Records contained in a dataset

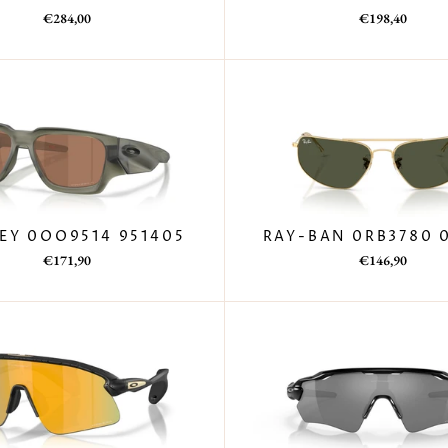
Prezzo
Prezzo
€284,00
€198,40
di
scontato
listino
EY 0OO9514 951405
RAY-BAN 0RB3780 0
Prezzo
Prezzo
Prezzo
Prezzo
€171,90
€146,90
di
scontato
di
scontato
listino
listino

Required action: Your answer must be an exact repeat of all the records, minus the pictures.

Exercise solution:
Prezzo
Prezzo
€284,00
€198,40
di
scontato
listino
EY 0OO9514 951405
RAY-BAN 0RB3780 0
Prezzo
Prezzo
Prezzo
Prezzo
€171,90
€146,90
di
scontato
di
scontato
listino
listino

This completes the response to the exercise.